Exercise instructions: Keep every word the same. Repeat the records without their images.

=== Source data ===

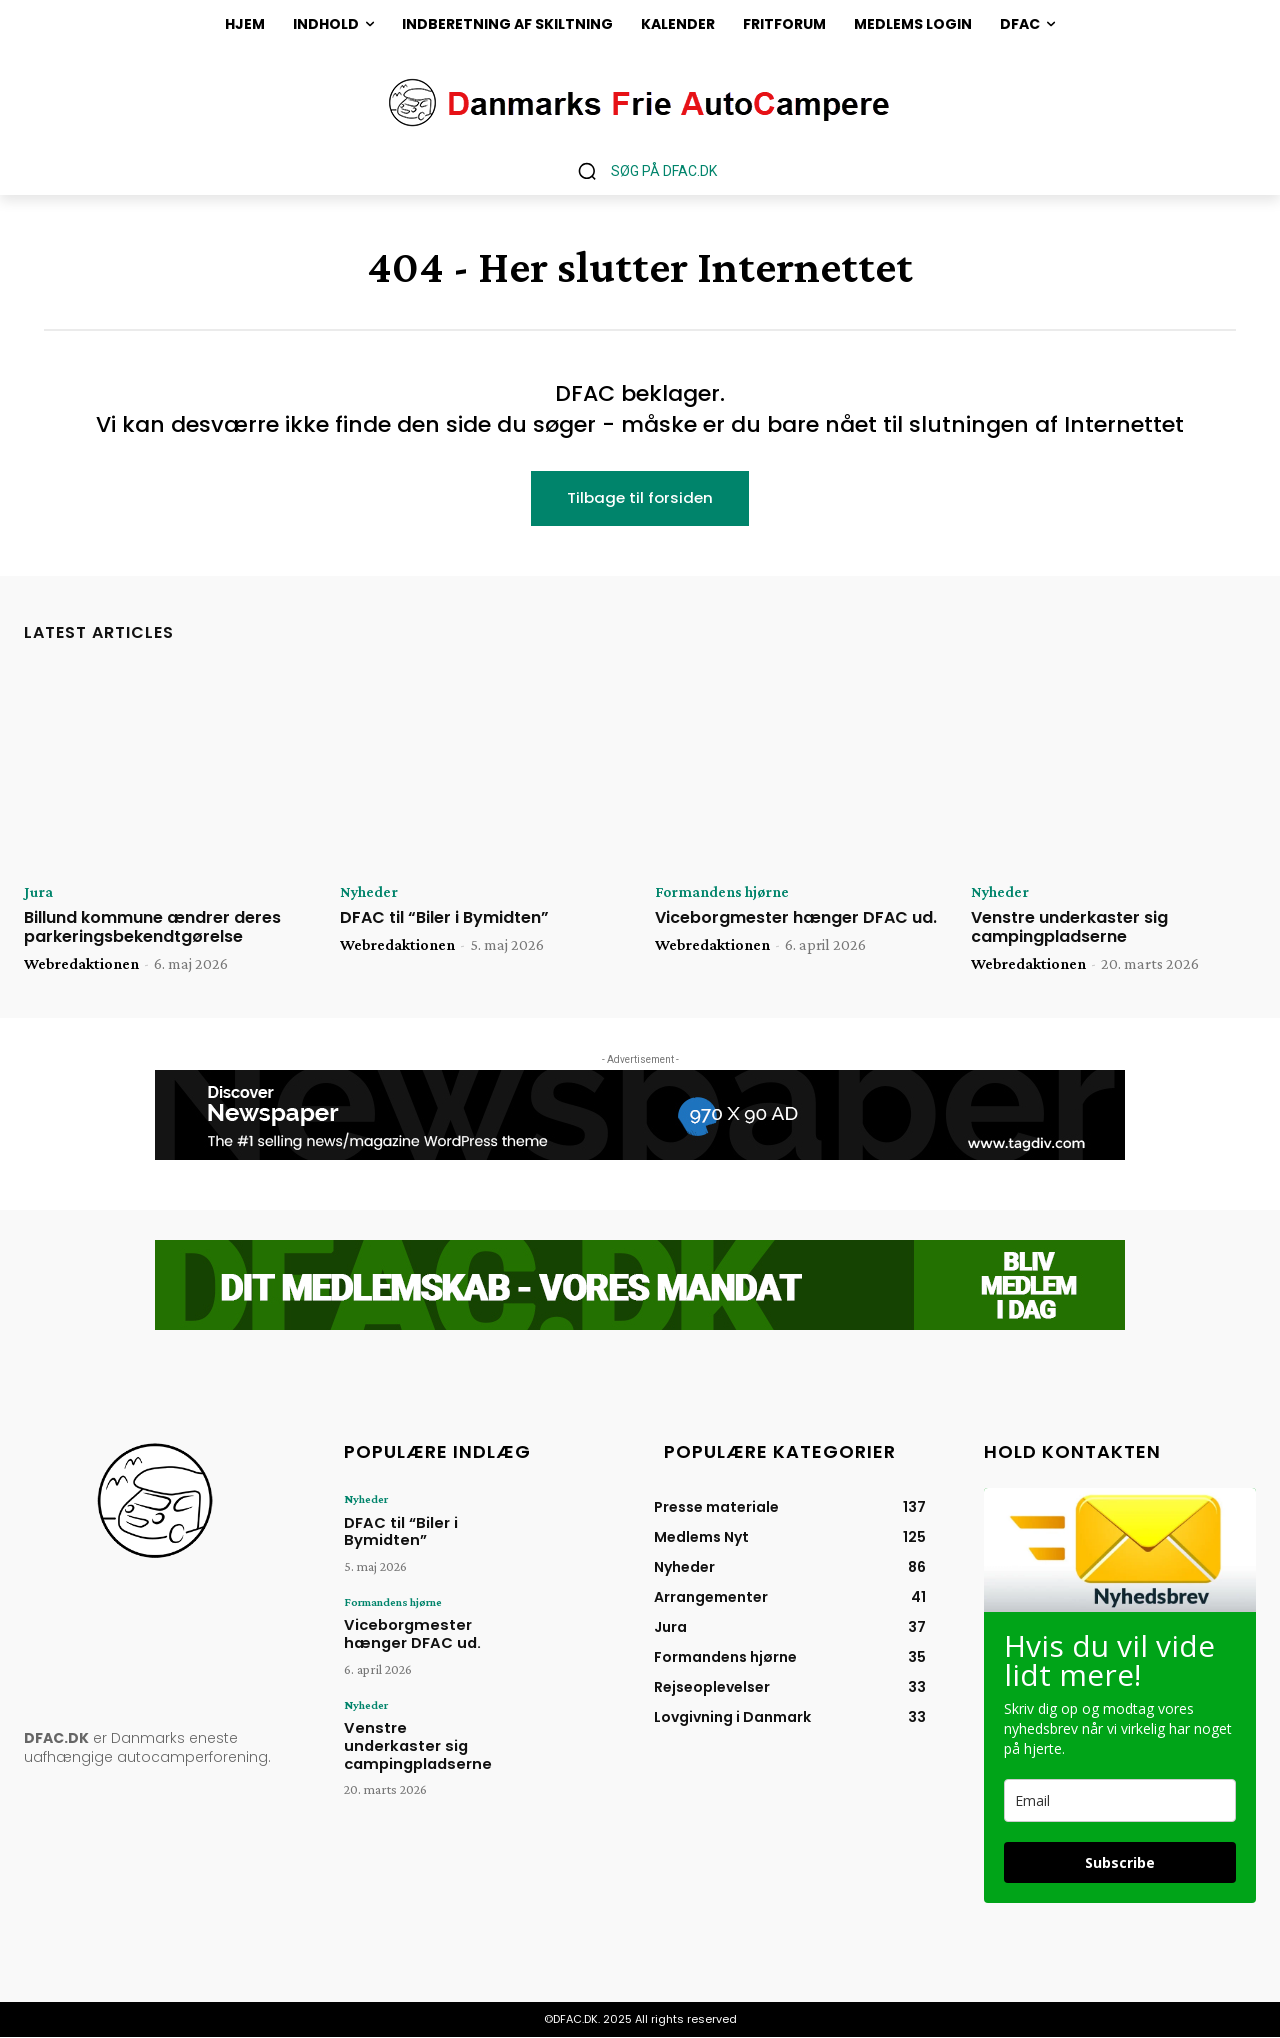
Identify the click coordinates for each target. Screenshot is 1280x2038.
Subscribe (1120, 1863)
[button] (640, 171)
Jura (38, 893)
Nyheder (369, 893)
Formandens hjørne (723, 893)
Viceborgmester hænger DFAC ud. (796, 918)
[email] (1120, 1801)
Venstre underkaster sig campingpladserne (1069, 928)
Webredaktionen (81, 964)
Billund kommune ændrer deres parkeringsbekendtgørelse (152, 928)
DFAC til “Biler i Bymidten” (444, 918)
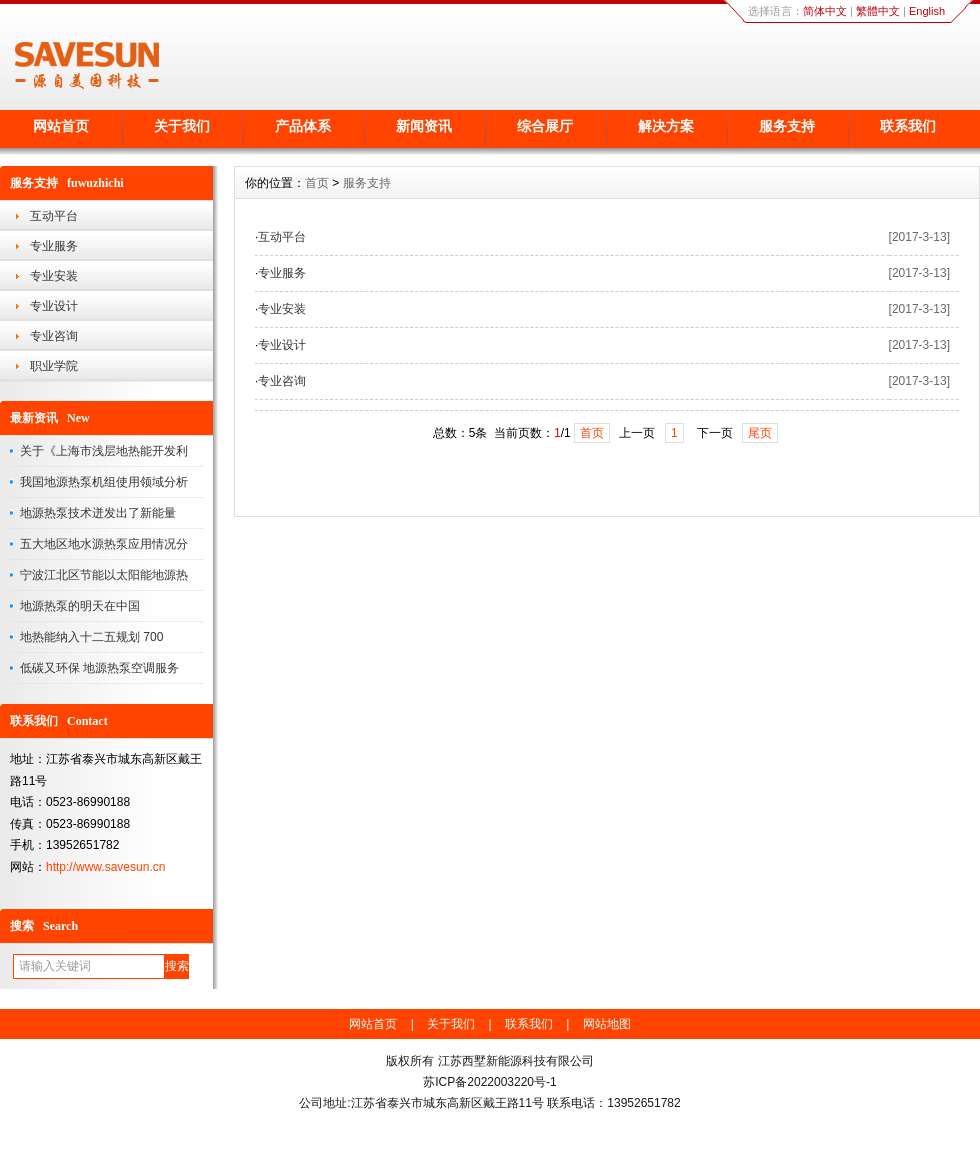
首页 (317, 183)
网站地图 (607, 1024)
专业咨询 (54, 336)
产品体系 (303, 126)
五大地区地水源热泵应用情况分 (104, 544)
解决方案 (666, 126)
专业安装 (54, 276)
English (927, 11)
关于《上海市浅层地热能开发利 (104, 451)
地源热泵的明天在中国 (80, 606)
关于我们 (182, 126)
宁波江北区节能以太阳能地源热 (104, 575)
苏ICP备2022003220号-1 (489, 1082)
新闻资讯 (424, 126)
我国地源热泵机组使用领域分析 (104, 482)
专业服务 (54, 246)
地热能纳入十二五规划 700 (91, 637)
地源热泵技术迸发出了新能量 (98, 513)
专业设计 (54, 306)
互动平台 (54, 216)
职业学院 (54, 366)
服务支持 (787, 126)
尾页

===

Your solution:
Identify the click coordinates for each target. Screenshot is 1280x2038.
Subscribe (1120, 1863)
[button] (640, 171)
Jura (38, 893)
Nyheder (369, 893)
Formandens hjørne (723, 893)
Viceborgmester hænger DFAC ud. (796, 918)
[email] (1120, 1801)
Venstre underkaster sig campingpladserne (1069, 928)
Webredaktionen (81, 964)
Billund kommune ændrer deres parkeringsbekendtgørelse (152, 928)
DFAC til “Biler i Bymidten” (444, 918)
首页 (317, 183)
网站地图 (607, 1024)
专业咨询 (54, 336)
产品体系 (303, 126)
五大地区地水源热泵应用情况分 (104, 544)
解决方案 (666, 126)
专业安装 (54, 276)
English (927, 11)
关于《上海市浅层地热能开发利 (104, 451)
地源热泵的明天在中国 (80, 606)
关于我们 (182, 126)
宁波江北区节能以太阳能地源热 (104, 575)
苏ICP备2022003220号-1 (489, 1082)
新闻资讯 (424, 126)
我国地源热泵机组使用领域分析 (104, 482)
专业服务 (54, 246)
地热能纳入十二五规划 700 (91, 637)
地源热泵技术迸发出了新能量 (98, 513)
专业设计 (54, 306)
互动平台 (54, 216)
职业学院 (54, 366)
服务支持 (787, 126)
尾页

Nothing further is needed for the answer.